> _What needs to be done_:
Return only what runs from the line containing "Find portal vein" through the last line of the entries below, exactly, omitting pictures.

> _Extracted information_:
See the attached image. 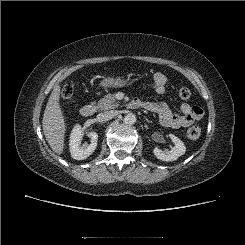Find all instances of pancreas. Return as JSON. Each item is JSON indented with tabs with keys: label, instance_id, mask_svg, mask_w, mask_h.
Returning <instances> with one entry per match:
<instances>
[{
	"label": "pancreas",
	"instance_id": "1",
	"mask_svg": "<svg viewBox=\"0 0 245 245\" xmlns=\"http://www.w3.org/2000/svg\"><path fill=\"white\" fill-rule=\"evenodd\" d=\"M119 105V101L116 99L114 94H107L97 102V108L102 111L115 109Z\"/></svg>",
	"mask_w": 245,
	"mask_h": 245
}]
</instances>
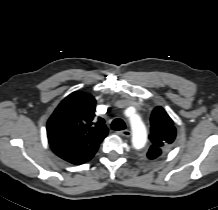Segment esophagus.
<instances>
[{
  "mask_svg": "<svg viewBox=\"0 0 218 210\" xmlns=\"http://www.w3.org/2000/svg\"><path fill=\"white\" fill-rule=\"evenodd\" d=\"M117 134L124 137H129L131 135V132L130 130L126 129V130L118 131Z\"/></svg>",
  "mask_w": 218,
  "mask_h": 210,
  "instance_id": "1",
  "label": "esophagus"
}]
</instances>
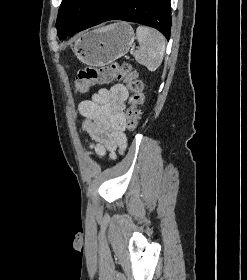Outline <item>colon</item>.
Masks as SVG:
<instances>
[{"label": "colon", "instance_id": "obj_1", "mask_svg": "<svg viewBox=\"0 0 247 280\" xmlns=\"http://www.w3.org/2000/svg\"><path fill=\"white\" fill-rule=\"evenodd\" d=\"M114 80L123 81L131 93L126 111V126L130 131H134L138 125L140 106L143 102V83L128 63L113 62L101 67H86L80 70L75 90L85 93L92 86L109 84Z\"/></svg>", "mask_w": 247, "mask_h": 280}]
</instances>
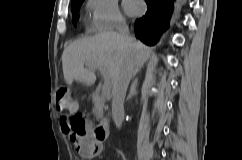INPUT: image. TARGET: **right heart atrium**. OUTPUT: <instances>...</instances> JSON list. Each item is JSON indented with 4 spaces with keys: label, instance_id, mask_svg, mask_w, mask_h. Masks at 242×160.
<instances>
[{
    "label": "right heart atrium",
    "instance_id": "d8ad5b80",
    "mask_svg": "<svg viewBox=\"0 0 242 160\" xmlns=\"http://www.w3.org/2000/svg\"><path fill=\"white\" fill-rule=\"evenodd\" d=\"M87 10L95 31H110L125 25L117 0H87Z\"/></svg>",
    "mask_w": 242,
    "mask_h": 160
}]
</instances>
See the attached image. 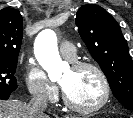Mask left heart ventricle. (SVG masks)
Returning <instances> with one entry per match:
<instances>
[{
    "instance_id": "1",
    "label": "left heart ventricle",
    "mask_w": 133,
    "mask_h": 118,
    "mask_svg": "<svg viewBox=\"0 0 133 118\" xmlns=\"http://www.w3.org/2000/svg\"><path fill=\"white\" fill-rule=\"evenodd\" d=\"M60 84L71 102L78 106H92L103 96L101 81L91 69L70 67L60 79Z\"/></svg>"
}]
</instances>
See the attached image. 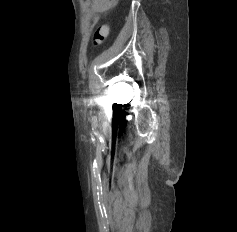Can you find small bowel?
Returning a JSON list of instances; mask_svg holds the SVG:
<instances>
[{
    "label": "small bowel",
    "instance_id": "small-bowel-1",
    "mask_svg": "<svg viewBox=\"0 0 237 232\" xmlns=\"http://www.w3.org/2000/svg\"><path fill=\"white\" fill-rule=\"evenodd\" d=\"M117 3V0H93L92 8L95 12L103 13L112 9Z\"/></svg>",
    "mask_w": 237,
    "mask_h": 232
}]
</instances>
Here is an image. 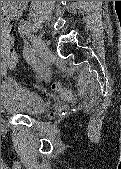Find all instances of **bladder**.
Returning a JSON list of instances; mask_svg holds the SVG:
<instances>
[{
    "label": "bladder",
    "instance_id": "bladder-1",
    "mask_svg": "<svg viewBox=\"0 0 121 169\" xmlns=\"http://www.w3.org/2000/svg\"><path fill=\"white\" fill-rule=\"evenodd\" d=\"M1 106L11 115L36 117L44 113L49 104L39 94L7 78L1 83Z\"/></svg>",
    "mask_w": 121,
    "mask_h": 169
}]
</instances>
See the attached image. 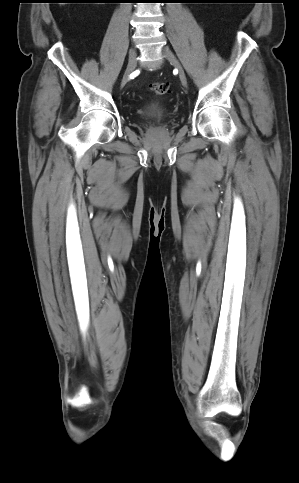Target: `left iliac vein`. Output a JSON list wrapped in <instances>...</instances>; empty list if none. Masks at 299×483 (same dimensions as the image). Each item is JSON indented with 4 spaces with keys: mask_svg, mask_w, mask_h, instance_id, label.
<instances>
[{
    "mask_svg": "<svg viewBox=\"0 0 299 483\" xmlns=\"http://www.w3.org/2000/svg\"><path fill=\"white\" fill-rule=\"evenodd\" d=\"M162 53H163L164 57H166V59L173 65V67L177 69L179 79H180L182 85L185 88H187V77H186L185 71H184L182 65L180 64L179 60L176 58L174 53L167 47L163 48Z\"/></svg>",
    "mask_w": 299,
    "mask_h": 483,
    "instance_id": "1",
    "label": "left iliac vein"
}]
</instances>
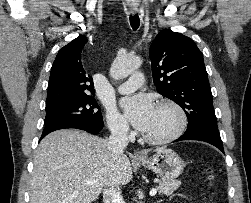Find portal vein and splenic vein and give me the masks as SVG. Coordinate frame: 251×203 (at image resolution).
Wrapping results in <instances>:
<instances>
[{
  "instance_id": "1",
  "label": "portal vein and splenic vein",
  "mask_w": 251,
  "mask_h": 203,
  "mask_svg": "<svg viewBox=\"0 0 251 203\" xmlns=\"http://www.w3.org/2000/svg\"><path fill=\"white\" fill-rule=\"evenodd\" d=\"M85 182L87 184H90V185H94L97 181L96 180H92V179H87L85 180ZM157 193V189L156 188H153L151 191H150V196H155Z\"/></svg>"
}]
</instances>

> _Answer space_:
Find portal vein and splenic vein and give me the masks as SVG. Coordinate frame: 251×203 (at image resolution).
Wrapping results in <instances>:
<instances>
[{
  "instance_id": "1",
  "label": "portal vein and splenic vein",
  "mask_w": 251,
  "mask_h": 203,
  "mask_svg": "<svg viewBox=\"0 0 251 203\" xmlns=\"http://www.w3.org/2000/svg\"><path fill=\"white\" fill-rule=\"evenodd\" d=\"M85 182L87 184H90V185H94L97 181L96 180H92V179H87L85 180ZM157 193V189L156 188H153L151 191H150V196H155Z\"/></svg>"
}]
</instances>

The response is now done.